In an environment where transaction costs are many and high, we would expect to see more and larger firms and fewer smaller firms and individual entrepreneurs. Likewise, in an environment where transaction costs are few and low, we’d expect to see many smaller firms and individual competitors in the marketplace.

Technology Drives Down Transaction Costs

Technology as a general concept refers to better ways of accomplishing more of the desired outcome with fewer inputs. Historically, this has referred to the wheel as being better than the foot, crude oil as better than whale oil, and electricity as better than candles. We tend to think of computers and associated infrastructure when we talk about technology, but better technology is simply another method that produces the same or greater output with less input.
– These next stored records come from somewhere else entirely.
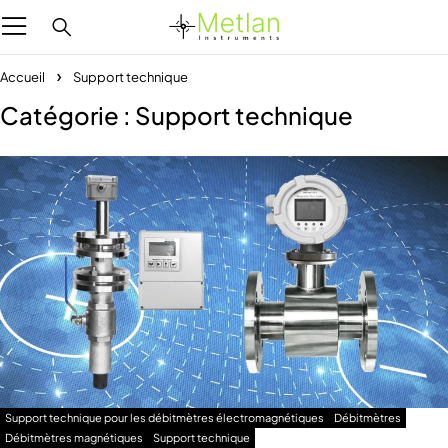
Accueil
Support technique
Catégorie : Support technique
Support technique pour les débitmètres électromagnétiques
Débitmètres
Débitmètres magnétiques
Support technique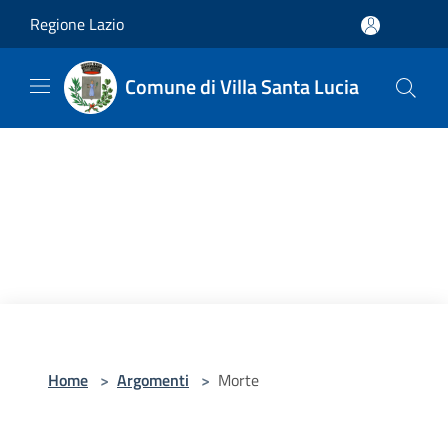
Salta al contenuto principale
Regione Lazio
Comune di Villa Santa Lucia
Home
>
Argomenti
>
Morte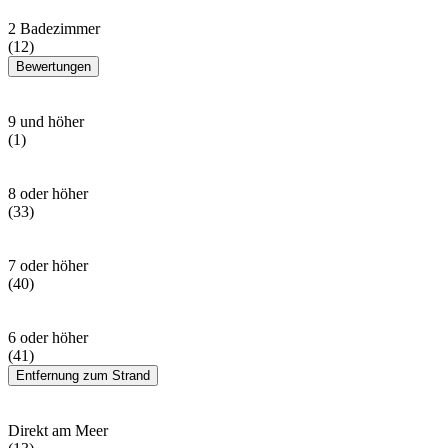
2 Badezimmer
(12)
Bewertungen
9 und höher
(1)
8 oder höher
(33)
7 oder höher
(40)
6 oder höher
(41)
Entfernung zum Strand
Direkt am Meer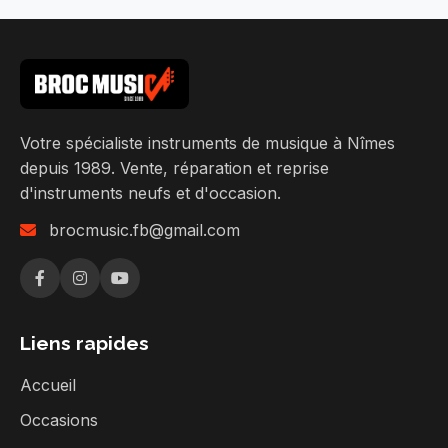
Votre spécialiste instruments de musique à Nîmes
depuis 1989. Vente, réparation et reprise
d'instruments neufs et d'occasion.
brocmusic.fb@gmail.com
Liens rapides
Accueil
Occasions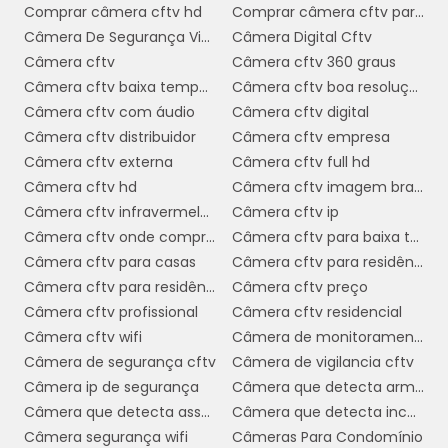
Comprar câmera cftv hd
Comprar câmera cftv para casa
Verifique se a câmera é compatível com
Câmera De Segurança Via Internet
Câmera Digital Cftv
soluções de controle de acesso e alarmes,
Câmera cftv
Câmera cftv 360 graus
garantindo um sistema de segurança
Câmera cftv baixa temperatura
Câmera cftv boa resolução
integrado e eficiente. Consultar um
Câmera cftv com áudio
Câmera cftv digital
especialista em segurança pode ser valioso
Câmera cftv distribuidor
Câmera cftv empresa
para ajudar na escolha do equipamento mais
Câmera cftv externa
Câmera cftv full hd
adequado.
Câmera cftv hd
Câmera cftv imagem branca
Câmera cftv infravermelho
Câmera cftv ip
INSTALAÇÃO E
Câmera cftv onde comprar
Câmera cftv para baixa temperatura
CONFIGURAÇÃO DE
Câmera cftv para casas
Câmera cftv para residência
CÂMERAS IP
Câmera cftv para residência preço
Câmera cftv preço
Câmera cftv profissional
Câmera cftv residencial
A instalação e configuração de câmeras IP de
Câmera cftv wifi
Câmera de monitoramento cftv
segurança são etapas fundamentais para
Câmera de segurança cftv
Câmera de vigilancia cftv
garantir que o sistema funcione de maneira
Câmera ip de segurança
Câmera que detecta armas
eficiente e segura. O primeiro passo é escolher
Câmera que detecta assalto
Câmera que detecta incêndio
o local de instalação adequado para cada
Câmera segurança wifi
Câmeras Para Condomínio
câmera, levando em consideração o campo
Better technology drives down costs over time. It costs less to transport cargo on wheels than by foot. The electronic fuel injector roughly halved the per-vehicle consumption of gasoline in the US, which, in effect, doubled our supply of oil (if you halve your consumption rate, you effectively have twice as much). And today, videoconferencing and cloud technologies combine to make it not just feasible, but largely advantageous for corporations to utilize to be more competitive not just in hiring and retention, but productivity as well.
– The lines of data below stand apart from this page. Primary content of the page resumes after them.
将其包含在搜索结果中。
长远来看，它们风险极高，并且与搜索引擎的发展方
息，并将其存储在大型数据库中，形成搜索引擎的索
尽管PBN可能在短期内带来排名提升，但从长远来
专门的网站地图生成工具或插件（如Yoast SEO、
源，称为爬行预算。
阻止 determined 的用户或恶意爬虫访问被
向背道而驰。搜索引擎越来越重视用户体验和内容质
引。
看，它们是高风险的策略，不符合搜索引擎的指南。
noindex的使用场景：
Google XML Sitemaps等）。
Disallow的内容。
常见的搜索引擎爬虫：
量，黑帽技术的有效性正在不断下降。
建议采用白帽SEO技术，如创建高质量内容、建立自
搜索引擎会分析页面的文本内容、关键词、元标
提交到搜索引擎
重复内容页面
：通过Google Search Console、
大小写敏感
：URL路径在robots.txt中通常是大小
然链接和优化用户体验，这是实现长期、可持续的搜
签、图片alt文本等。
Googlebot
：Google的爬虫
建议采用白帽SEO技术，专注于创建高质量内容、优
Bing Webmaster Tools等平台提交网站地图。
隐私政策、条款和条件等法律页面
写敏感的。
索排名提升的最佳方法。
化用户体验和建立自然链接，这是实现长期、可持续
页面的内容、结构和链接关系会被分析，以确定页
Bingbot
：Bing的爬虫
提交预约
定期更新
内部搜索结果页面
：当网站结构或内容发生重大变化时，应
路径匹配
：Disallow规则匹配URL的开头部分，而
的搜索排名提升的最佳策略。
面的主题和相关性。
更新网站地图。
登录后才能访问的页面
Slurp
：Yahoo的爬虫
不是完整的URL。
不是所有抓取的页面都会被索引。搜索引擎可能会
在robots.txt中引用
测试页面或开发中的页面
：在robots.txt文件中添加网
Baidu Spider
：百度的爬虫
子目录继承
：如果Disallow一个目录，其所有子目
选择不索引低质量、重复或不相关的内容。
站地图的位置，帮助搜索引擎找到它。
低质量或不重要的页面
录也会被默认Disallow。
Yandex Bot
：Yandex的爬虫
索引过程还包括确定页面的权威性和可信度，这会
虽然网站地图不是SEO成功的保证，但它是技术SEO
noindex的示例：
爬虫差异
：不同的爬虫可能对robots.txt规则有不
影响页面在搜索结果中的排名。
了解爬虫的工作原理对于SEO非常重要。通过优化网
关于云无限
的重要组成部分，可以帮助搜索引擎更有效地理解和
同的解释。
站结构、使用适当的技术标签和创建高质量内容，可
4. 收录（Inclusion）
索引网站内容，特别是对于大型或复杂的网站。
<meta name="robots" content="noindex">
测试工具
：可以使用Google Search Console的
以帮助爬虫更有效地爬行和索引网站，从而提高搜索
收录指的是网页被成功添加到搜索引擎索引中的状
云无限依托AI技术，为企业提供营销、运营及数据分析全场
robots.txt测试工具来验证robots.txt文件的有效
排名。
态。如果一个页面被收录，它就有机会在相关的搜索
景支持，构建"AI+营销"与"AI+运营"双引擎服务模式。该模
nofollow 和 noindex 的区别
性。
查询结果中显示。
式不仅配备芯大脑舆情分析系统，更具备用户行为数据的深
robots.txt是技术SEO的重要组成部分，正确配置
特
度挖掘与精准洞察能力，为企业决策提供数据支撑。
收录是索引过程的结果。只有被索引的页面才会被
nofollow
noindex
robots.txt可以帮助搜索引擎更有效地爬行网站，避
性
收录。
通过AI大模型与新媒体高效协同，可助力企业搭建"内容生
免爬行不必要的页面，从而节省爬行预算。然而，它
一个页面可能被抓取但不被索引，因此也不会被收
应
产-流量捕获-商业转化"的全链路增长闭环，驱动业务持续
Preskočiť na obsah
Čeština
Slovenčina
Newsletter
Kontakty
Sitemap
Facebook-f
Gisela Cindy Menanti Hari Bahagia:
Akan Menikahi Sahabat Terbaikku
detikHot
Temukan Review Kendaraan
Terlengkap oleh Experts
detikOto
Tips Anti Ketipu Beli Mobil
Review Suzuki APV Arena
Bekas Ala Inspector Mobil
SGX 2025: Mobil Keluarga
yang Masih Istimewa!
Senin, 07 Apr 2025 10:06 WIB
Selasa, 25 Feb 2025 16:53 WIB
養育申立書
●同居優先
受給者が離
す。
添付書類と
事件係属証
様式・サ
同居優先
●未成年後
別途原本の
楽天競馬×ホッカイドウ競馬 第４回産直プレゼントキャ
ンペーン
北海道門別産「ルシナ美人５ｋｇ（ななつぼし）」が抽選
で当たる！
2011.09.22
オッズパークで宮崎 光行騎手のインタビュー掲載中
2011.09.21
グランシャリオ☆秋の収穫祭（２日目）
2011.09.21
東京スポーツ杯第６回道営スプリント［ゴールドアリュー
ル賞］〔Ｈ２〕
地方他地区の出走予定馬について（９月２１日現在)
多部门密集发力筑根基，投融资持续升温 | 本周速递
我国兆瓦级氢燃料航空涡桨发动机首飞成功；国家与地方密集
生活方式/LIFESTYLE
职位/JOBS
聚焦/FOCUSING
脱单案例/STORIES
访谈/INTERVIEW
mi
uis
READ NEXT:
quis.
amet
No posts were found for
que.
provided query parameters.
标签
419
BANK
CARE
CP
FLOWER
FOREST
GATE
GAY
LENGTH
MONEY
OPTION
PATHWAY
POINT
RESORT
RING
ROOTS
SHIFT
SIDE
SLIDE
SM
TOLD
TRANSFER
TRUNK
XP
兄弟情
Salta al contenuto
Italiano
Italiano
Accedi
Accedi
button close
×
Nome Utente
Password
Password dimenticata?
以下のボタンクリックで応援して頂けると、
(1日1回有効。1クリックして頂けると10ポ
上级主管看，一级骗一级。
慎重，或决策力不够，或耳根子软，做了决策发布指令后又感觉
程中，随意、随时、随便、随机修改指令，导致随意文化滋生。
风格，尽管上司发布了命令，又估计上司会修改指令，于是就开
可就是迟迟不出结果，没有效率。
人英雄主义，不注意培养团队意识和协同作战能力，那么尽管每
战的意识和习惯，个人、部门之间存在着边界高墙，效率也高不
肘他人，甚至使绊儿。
The Pandemic Accelerated Existing Trends

When the Covid 19 Pandemic and attendant lockdowns hit the US in force in March of 2020, companies and employees were forced to adapt. And adapt they did. Videoconferencing became the norm and companies offering anything that better facilitated remote work thrived. The genie left the bottle.

If you want to see conflict arrive on your doorstep, try telling Americans you’re discontinuing the thing they’ve come to know and love; especially when that thing has broader benefits for the economy. Not only did this development enable much greater personal flexibility, but it also enabled greater productivity and employee contentment, reduced aggregate commute times and traffic volumes, and greatly expanded the hiring pool for many positions from the local area to the wider world.
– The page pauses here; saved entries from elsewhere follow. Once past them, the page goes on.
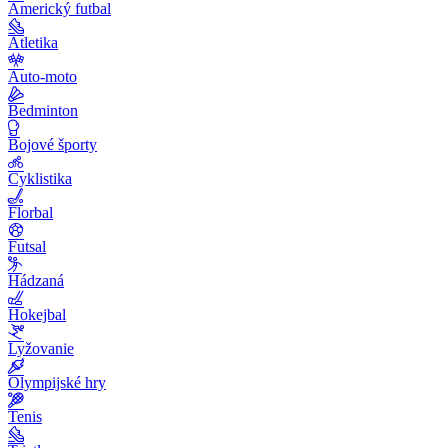
Americký futbal
Atletika
Auto-moto
Bedminton
Bojové športy
Cyklistika
Florbal
Futsal
Hádzaná
Hokejbal
Lyžovanie
Olympijské hry
Tenis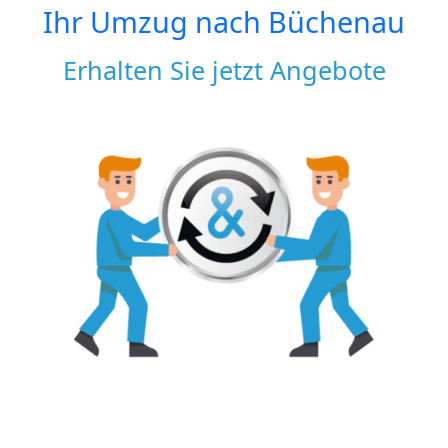
Ihr Umzug nach
Büchenau
Erhalten Sie jetzt Angebote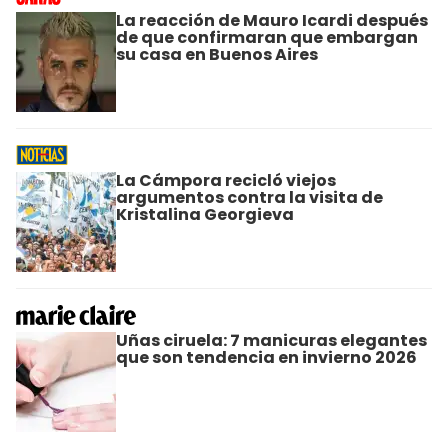
La reacción de Mauro Icardi después
de que confirmaran que embargan
su casa en Buenos Aires
La Cámpora recicló viejos
argumentos contra la visita de
Kristalina Georgieva
Uñas ciruela: 7 manicuras elegantes
que son tendencia en invierno 2026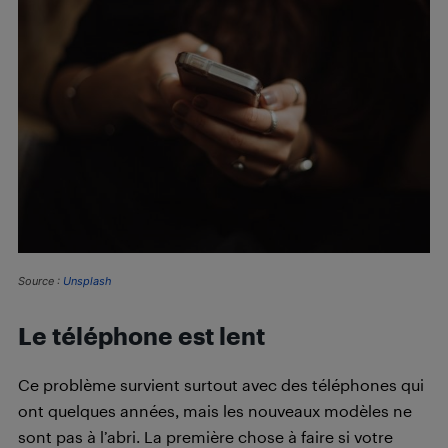
Source :
Unsplash
Le téléphone est lent
Ce problème survient surtout avec des téléphones qui
ont quelques années, mais les nouveaux modèles ne
sont pas à l’abri. La première chose à faire si votre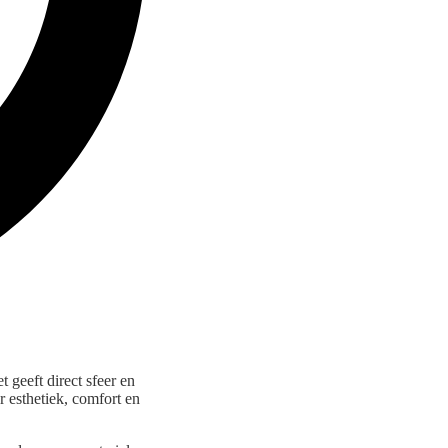
geeft direct sfeer en
r esthetiek, comfort en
Why Are So Many Office Buildings Largely Empty?

Whereas large companies with Class A+ office space have been more generally successful at bringing workers back to the office, this has not been the case for companies operating from less-desirable office spaces. Much of the glut of centralized office space lies in sub-class-A buildings outside city centers, and as such will need to be repurposed, once relevant parties decide remote work is a viable trend and not a passing fad.

In short, policymakers’ models are inadequate for their purpose given these new wrinkles. This includes the federal reserve, macroeconomists, and local land use policy architects. The solutions to these sorts of problems cannot be centrally planned but must be iterated organically by independent agents. This implies easing structural rules and policies, and greater freedom for investors and developers to ideate and implement possible solutions.

Takeaways

  • Remote work offers both workers whose jobs can be done remotely and firms that employ them greater value than being office-bound, rolling it back incurs vociferous opposition, and it is likely here to stay as a result.
  • We are likely near a phase shift, not a point along the same curve, in the global as well as the US economy.
  • We do not have adequate models to explain what we see happening economically and need to develop better ones.
  • Investors, developers, and local governments need to work together to create greater latitude for finding repurposing solutions consumers find valuable.

Conclusion

Remote work is both an extreme luxury enjoyed by high-value economies, and a bonafide asset for companies that allow it, as well as the communities in which they do business. It is more benefit than cost, by a substantial margin, and is therefore likely to remain and expand. Smaller US cities and suburbs will be direct and disproportionate beneficiaries of these trends, as the costs of larger cities encourage remote workers to fan out.